It has been an unusual and worrying start to the year to say the least. As we begin 2020, we are more aware than ever throughout Australia of the impact of our environment on our ability to feel safe, healthy and motivated.

For many of us, it’s the constant smoke haze, the smell of fires – even the waking at night to make sure nothing has caught fire, as the smell of burning is so strong. And that’s just for city dwellers.

For those living outside the big cities, in bushfire-prone areas, adjacent to areas that have been devastated or for those who have lost their homes, it’s been impossible or hard to sleep at all.

Right now there is more stress and anxiety surrounding us than most of us have ever experienced.

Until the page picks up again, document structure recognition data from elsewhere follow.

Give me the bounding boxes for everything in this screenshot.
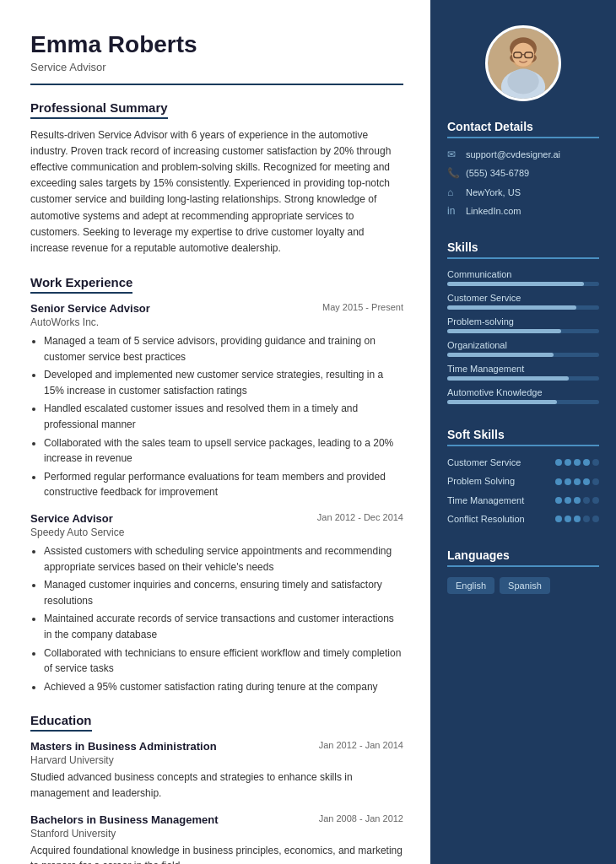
skill-name-2: Problem-solving xyxy=(447,316,599,327)
contact-phone-item: 📞 (555) 345-6789 xyxy=(447,167,599,179)
lang-tag-0: English xyxy=(447,577,494,594)
summary-section: Professional Summary Results-driven Serv… xyxy=(30,100,403,257)
skill-name-4: Time Management xyxy=(447,364,599,374)
summary-text: Results-driven Service Advisor with 6 ye… xyxy=(30,127,403,257)
skill-name-1: Customer Service xyxy=(447,293,599,303)
skill-bar-fill-4 xyxy=(447,376,569,381)
bullet-1-2: Maintained accurate records of service t… xyxy=(44,611,403,642)
skill-bar-bg-1 xyxy=(447,305,599,310)
job-block-1: Service Advisor Jan 2012 - Dec 2014 Spee… xyxy=(30,512,403,694)
dot-2 xyxy=(574,516,581,522)
languages-title: Languages xyxy=(447,548,599,567)
soft-skill-name-2: Time Management xyxy=(447,494,555,506)
job-header-0: Senior Service Advisor May 2015 - Presen… xyxy=(30,302,403,315)
skill-bar-fill-3 xyxy=(447,353,554,357)
soft-skills-section: Soft Skills Customer ServiceProblem Solv… xyxy=(447,428,599,532)
education-section: Education Masters in Business Administra… xyxy=(30,713,403,864)
skill-item-2: Problem-solving xyxy=(447,316,599,333)
dot-0 xyxy=(555,459,562,466)
skill-name-0: Communication xyxy=(447,269,599,279)
dot-4 xyxy=(592,459,599,466)
dot-1 xyxy=(565,516,571,522)
header-divider xyxy=(30,84,403,85)
soft-skill-item-0: Customer Service xyxy=(447,456,599,468)
skill-name-3: Organizational xyxy=(447,340,599,350)
skill-bar-bg-5 xyxy=(447,400,599,404)
dot-4 xyxy=(592,478,599,485)
linkedin-icon: in xyxy=(447,205,459,217)
person-title: Service Advisor xyxy=(30,61,403,73)
bullet-1-1: Managed customer inquiries and concerns,… xyxy=(44,577,403,608)
lang-tag-1: Spanish xyxy=(500,577,550,594)
job-company-0: AutoWorks Inc. xyxy=(30,316,403,328)
dot-1 xyxy=(565,478,571,485)
edu-header-0: Masters in Business Administration Jan 2… xyxy=(30,740,403,753)
skills-container: Communication Customer Service Problem-s… xyxy=(447,269,599,404)
skill-item-5: Automotive Knowledge xyxy=(447,387,599,404)
skill-item-1: Customer Service xyxy=(447,293,599,310)
person-name: Emma Roberts xyxy=(30,30,403,59)
edu-degree-1: Bachelors in Business Management xyxy=(30,813,219,826)
contact-section: Contact Details ✉ support@cvdesigner.ai … xyxy=(447,120,599,224)
bullet-1-4: Achieved a 95% customer satisfaction rat… xyxy=(44,679,403,695)
phone-icon: 📞 xyxy=(447,167,459,179)
dots-row xyxy=(555,478,599,485)
skills-title: Skills xyxy=(447,240,599,259)
dot-3 xyxy=(583,516,590,522)
skill-bar-fill-1 xyxy=(447,305,576,310)
edu-school-0: Harvard University xyxy=(30,754,403,766)
job-header-1: Service Advisor Jan 2012 - Dec 2014 xyxy=(30,512,403,525)
summary-title: Professional Summary xyxy=(30,100,168,119)
skill-item-0: Communication xyxy=(447,269,599,286)
work-experience-title: Work Experience xyxy=(30,275,132,294)
edu-header-1: Bachelors in Business Management Jan 200… xyxy=(30,813,403,826)
soft-skill-item-3: Conflict Resolution xyxy=(447,513,599,525)
dot-1 xyxy=(565,497,571,504)
left-column: Emma Roberts Service Advisor Professiona… xyxy=(0,0,430,864)
skill-bar-bg-0 xyxy=(447,282,599,286)
job-date-0: May 2015 - Present xyxy=(322,302,403,312)
dot-3 xyxy=(583,478,590,485)
bullet-0-3: Collaborated with the sales team to upse… xyxy=(44,435,403,467)
bullet-1-0: Assisted customers with scheduling servi… xyxy=(44,543,403,575)
skill-item-4: Time Management xyxy=(447,364,599,381)
contact-location: NewYork, US xyxy=(466,186,521,198)
contact-email-item: ✉ support@cvdesigner.ai xyxy=(447,148,599,160)
svg-point-9 xyxy=(507,69,538,94)
skill-bar-fill-0 xyxy=(447,282,584,286)
soft-skills-container: Customer ServiceProblem SolvingTime Mana… xyxy=(447,456,599,525)
edu-degree-0: Masters in Business Administration xyxy=(30,740,217,753)
skill-item-3: Organizational xyxy=(447,340,599,357)
dot-3 xyxy=(583,459,590,466)
dots-row xyxy=(555,516,599,522)
dots-row xyxy=(555,459,599,466)
dot-2 xyxy=(574,459,581,466)
lang-tags-container: EnglishSpanish xyxy=(447,577,599,594)
dot-0 xyxy=(555,497,562,504)
dot-4 xyxy=(592,516,599,522)
soft-skill-name-1: Problem Solving xyxy=(447,475,555,487)
contact-linkedin: LinkedIn.com xyxy=(466,205,521,217)
edu-desc-0: Studied advanced business concepts and s… xyxy=(30,770,403,801)
job-bullets-0: Managed a team of 5 service advisors, pr… xyxy=(30,333,403,500)
skill-bar-bg-4 xyxy=(447,376,599,381)
edu-block-1: Bachelors in Business Management Jan 200… xyxy=(30,813,403,864)
edu-date-0: Jan 2012 - Jan 2014 xyxy=(319,740,403,750)
contact-email: support@cvdesigner.ai xyxy=(466,148,560,160)
contact-title: Contact Details xyxy=(447,120,599,138)
location-icon: ⌂ xyxy=(447,186,459,198)
dot-0 xyxy=(555,478,562,485)
skill-name-5: Automotive Knowledge xyxy=(447,387,599,397)
soft-skill-item-1: Problem Solving xyxy=(447,475,599,487)
email-icon: ✉ xyxy=(447,148,459,160)
job-company-1: Speedy Auto Service xyxy=(30,526,403,538)
bullet-0-0: Managed a team of 5 service advisors, pr… xyxy=(44,333,403,364)
bullet-0-1: Developed and implemented new customer s… xyxy=(44,367,403,398)
soft-skill-name-0: Customer Service xyxy=(447,456,555,468)
skills-section: Skills Communication Customer Service Pr… xyxy=(447,240,599,411)
skill-bar-fill-2 xyxy=(447,329,561,333)
bullet-0-2: Handled escalated customer issues and re… xyxy=(44,401,403,432)
dots-row xyxy=(555,497,599,504)
contact-location-item: ⌂ NewYork, US xyxy=(447,186,599,198)
work-experience-section: Work Experience Senior Service Advisor M… xyxy=(30,275,403,694)
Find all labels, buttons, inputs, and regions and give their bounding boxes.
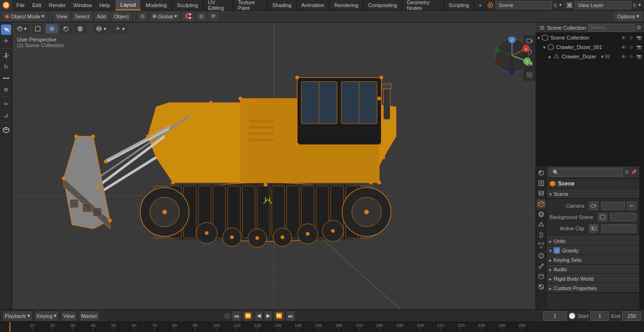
menu-edit[interactable]: Edit [28, 0, 45, 10]
options-button[interactable]: Options ▾ [614, 12, 642, 21]
prop-particles-icon[interactable] [537, 241, 546, 250]
view-layer-input[interactable] [575, 1, 631, 9]
prop-scene-icon[interactable] [537, 199, 546, 209]
workspace-uv-editing[interactable]: UV Editing [203, 0, 233, 10]
render3-icon[interactable]: 📷 [636, 53, 642, 60]
step-forward[interactable]: ⏩ [274, 311, 284, 321]
tool-scale[interactable] [1, 73, 11, 83]
record-button[interactable] [224, 313, 230, 319]
viewport3-icon[interactable]: ⊙ [628, 53, 635, 60]
tool-transform[interactable]: ⊞ [1, 84, 11, 95]
outliner-search[interactable] [588, 24, 635, 32]
menu-window[interactable]: Window [70, 0, 96, 10]
outliner-row-scene-collection[interactable]: ▾ Scene Collection 👁 ⊙ 📷 [536, 33, 644, 42]
audio-section-header[interactable]: ▸ Audio [546, 265, 639, 274]
prop-physics-icon[interactable] [537, 251, 546, 260]
tool-rotate[interactable]: ↻ [1, 62, 11, 72]
workspace-texture-paint[interactable]: Texture Paint [233, 0, 268, 10]
snap-toggle[interactable]: 🧲 [182, 12, 194, 21]
marker-menu[interactable]: Marker [79, 311, 99, 321]
viewport-gizmo-toggle[interactable]: ▾ [111, 24, 128, 33]
active-clip-value[interactable] [601, 224, 636, 233]
gravity-checkbox[interactable]: ✓ [553, 247, 560, 254]
object-menu[interactable]: Object [111, 12, 132, 21]
viewport-shading-rendered[interactable] [74, 24, 86, 33]
prop-output-icon[interactable] [537, 178, 546, 188]
play-forward[interactable]: ▶ [264, 311, 272, 321]
viewport2-icon[interactable]: ⊙ [628, 44, 635, 50]
view-layer-selector[interactable]: ⎘ ▾ [566, 1, 641, 9]
current-frame-input[interactable] [543, 311, 567, 321]
outliner-filter-icon[interactable]: ⊘ [636, 24, 641, 32]
select-menu[interactable]: Select [72, 12, 92, 21]
workspace-shading[interactable]: Shading [268, 0, 297, 10]
add-menu[interactable]: Add [94, 12, 109, 21]
go-to-start[interactable]: ⏮ [232, 311, 241, 321]
camera-field-value[interactable] [601, 202, 625, 210]
timeline-ruler[interactable]: 1 10203040506070809010011012013014015016… [0, 322, 644, 332]
menu-render[interactable]: Render [45, 0, 69, 10]
bg-scene-value[interactable] [610, 213, 636, 221]
workspace-scripting[interactable]: Scripting [444, 0, 474, 10]
start-frame-input[interactable] [590, 311, 609, 321]
workspace-geometry-nodes[interactable]: Geometry Nodes [402, 0, 444, 10]
viewport-shading-solid[interactable] [46, 24, 58, 33]
keying-sets-header[interactable]: ▸ Keying Sets [546, 255, 639, 265]
proportional-edit[interactable]: ◎ [196, 12, 206, 21]
prop-constraints-icon[interactable] [537, 261, 546, 271]
workspace-compositing[interactable]: Compositing [363, 0, 402, 10]
viewport-shading-wire[interactable] [32, 24, 44, 33]
keying-menu[interactable]: Keying ▾ [35, 311, 59, 321]
step-back[interactable]: ⏪ [243, 311, 253, 321]
view-layer-copy-icon[interactable]: ⎘ [633, 2, 636, 8]
tool-add-cube[interactable] [1, 125, 11, 135]
view-menu-tl[interactable]: View [61, 311, 76, 321]
clock-icon[interactable]: 🕐 [569, 313, 576, 319]
outliner-row-crawler-dozer-mesh[interactable]: ▸ Crawler_Dozer ▼99 👁 ⊙ 📷 [536, 52, 644, 61]
play-back[interactable]: ◀ [255, 311, 263, 321]
props-search-input[interactable] [549, 168, 623, 177]
workspace-rendering[interactable]: Rendering [330, 0, 363, 10]
bg-scene-icon[interactable] [598, 213, 607, 221]
viewport-restrict-icon[interactable]: ⊙ [628, 34, 635, 41]
render2-icon[interactable]: 📷 [636, 44, 642, 50]
view-layer-browse-icon[interactable]: ▾ [638, 2, 641, 8]
scene-section-header[interactable]: ▾ Scene [546, 189, 639, 199]
units-section-header[interactable]: ▸ Units [546, 236, 639, 246]
3d-viewport[interactable]: ▾ ▾ ▾ User [12, 23, 536, 309]
prop-view-layer-icon[interactable] [537, 189, 546, 198]
viewport-shading-material[interactable] [60, 24, 72, 33]
workspace-sculpting[interactable]: Sculpting [172, 0, 203, 10]
props-filter-icon[interactable]: ⊘ [625, 169, 629, 175]
prop-material-icon[interactable] [537, 282, 546, 292]
workspace-animation[interactable]: Animation [297, 0, 330, 10]
prop-render-icon[interactable] [537, 168, 546, 178]
prop-world-icon[interactable] [537, 210, 546, 219]
render-restrict-icon[interactable]: 📷 [636, 34, 642, 41]
custom-props-header[interactable]: ▸ Custom Properties [546, 283, 639, 293]
props-pin-button[interactable]: 📌 [631, 170, 636, 175]
scene-browse-icon[interactable]: ▾ [559, 2, 562, 8]
scene-selector[interactable]: ⎘ ▾ [487, 1, 562, 9]
go-to-end[interactable]: ⏭ [286, 311, 295, 321]
tool-cursor[interactable]: ✛ [1, 36, 11, 46]
tool-move[interactable] [1, 50, 11, 61]
scene-copy-icon[interactable]: ⎘ [554, 2, 557, 8]
eye-restrict-icon[interactable]: 👁 [620, 34, 627, 41]
camera-value-icon[interactable] [589, 202, 598, 210]
rigid-body-header[interactable]: ▸ Rigid Body World [546, 274, 639, 283]
tool-annotate[interactable]: ✏ [1, 99, 11, 109]
menu-file[interactable]: File [13, 0, 29, 10]
gravity-section-header[interactable]: ▾ ✓ Gravity [546, 246, 639, 255]
menu-help[interactable]: Help [96, 0, 114, 10]
outliner-row-crawler-dozer-001[interactable]: ▾ Crawler_Dozer_001 👁 ⊙ 📷 [536, 42, 644, 52]
transform-orientation[interactable]: ⊕ Global ▾ [149, 12, 180, 21]
object-mode-selector[interactable]: ◉ Object Mode ▾ [2, 12, 47, 21]
prop-data-icon[interactable] [537, 272, 546, 281]
proportional-falloff[interactable]: ⟳ [208, 12, 218, 21]
view-menu[interactable]: View [53, 12, 70, 21]
viewport-editor-type[interactable]: ▾ [14, 24, 30, 33]
workspace-layout[interactable]: Layout [116, 0, 141, 10]
viewport-overlay-toggle[interactable]: ▾ [93, 24, 109, 33]
end-frame-input[interactable] [622, 311, 641, 321]
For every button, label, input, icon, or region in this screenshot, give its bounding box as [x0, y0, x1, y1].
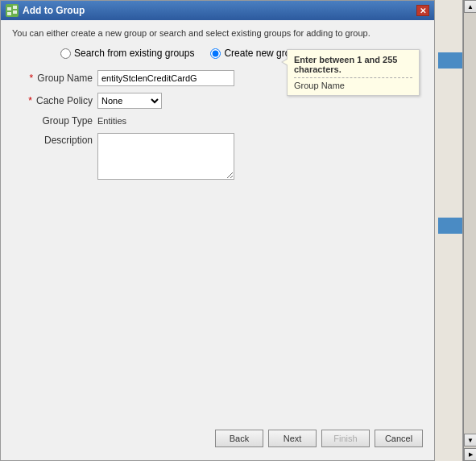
radio-create[interactable]: [210, 48, 221, 59]
radio-search-label: Search from existing groups: [74, 48, 194, 59]
required-star-cache: *: [28, 95, 32, 106]
group-type-label: Group Type: [12, 115, 93, 127]
tooltip-divider: [294, 77, 412, 78]
side-content-area: [435, 0, 463, 461]
radio-search-option[interactable]: Search from existing groups: [60, 48, 194, 59]
radio-search[interactable]: [60, 48, 71, 59]
svg-rect-1: [13, 6, 17, 9]
tooltip-title: Enter between 1 and 255 characters.: [294, 55, 412, 74]
next-button[interactable]: Next: [268, 430, 317, 447]
group-name-label: * Group Name: [12, 73, 93, 84]
side-scrollbar: ▲ ▼ ▶: [463, 0, 476, 461]
scroll-down-btn[interactable]: ▼: [464, 434, 476, 446]
finish-button[interactable]: Finish: [321, 430, 370, 447]
scroll-up-btn[interactable]: ▲: [464, 0, 476, 13]
dialog-titlebar: Add to Group ✕: [1, 1, 434, 20]
scroll-track: [464, 13, 476, 434]
button-row: Back Next Finish Cancel: [215, 430, 423, 447]
close-button[interactable]: ✕: [416, 5, 429, 16]
description-label: Description: [12, 133, 93, 146]
dialog-body: You can either create a new group or sea…: [1, 20, 434, 190]
side-tab-2: [438, 218, 462, 234]
side-tabs: [435, 0, 462, 461]
svg-rect-2: [7, 12, 11, 15]
description-textarea[interactable]: [97, 133, 234, 180]
dialog-app-icon: [6, 4, 19, 17]
tooltip-box: Enter between 1 and 255 characters. Grou…: [287, 49, 420, 96]
right-panel: ▲ ▼ ▶: [435, 0, 476, 461]
side-tab-1: [438, 52, 462, 69]
required-star-group: *: [30, 73, 34, 84]
description-field-container: [97, 133, 423, 182]
add-to-group-dialog: Add to Group ✕ You can either create a n…: [0, 0, 435, 461]
titlebar-left: Add to Group: [6, 4, 85, 17]
description-text: You can either create a new group or sea…: [12, 28, 423, 38]
group-name-input[interactable]: [97, 70, 234, 86]
back-button[interactable]: Back: [215, 430, 263, 447]
svg-rect-0: [7, 7, 11, 10]
cancel-button[interactable]: Cancel: [375, 430, 423, 447]
group-type-value: Entities: [97, 116, 423, 126]
scroll-right-btn[interactable]: ▶: [464, 448, 476, 461]
svg-rect-3: [13, 10, 17, 14]
dialog-title: Add to Group: [23, 5, 85, 16]
cache-policy-label: * Cache Policy: [12, 95, 93, 106]
tooltip-label: Group Name: [294, 81, 412, 90]
cache-policy-select[interactable]: None: [97, 93, 162, 109]
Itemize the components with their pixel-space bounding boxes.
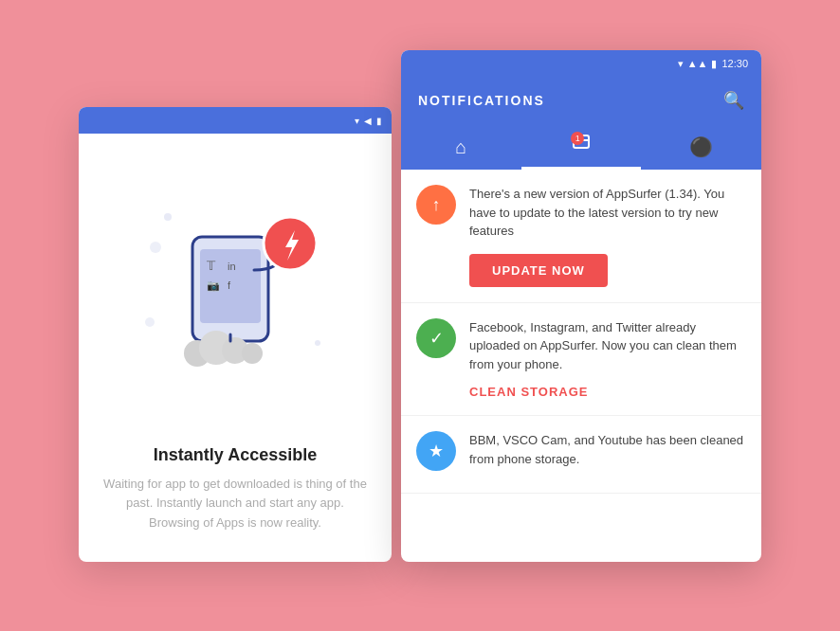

It’s hard to find opportunities in our days to forget the reality of so much of our country being on fire. Hot days and the potential risk of bushfires can be a time of increased anxiety for many people. Children are also vulnerable, and the increased media coverage and discussion in the community, schools and at home about the fires can raise their alarm.

Bushfire appeals are dominating social media – as are photos of fire-ravaged houses, land, bush, wildlife. Of course, the tragedy of loss of life at this time, in our lucky country, is heartbreaking for us all – especially the deaths of those who were gallantly fighting the blazes.

Listen: Mamamia’s flagship podcast, Mamamia Out Loud, discuss the national bushfire crisis. Post continues below.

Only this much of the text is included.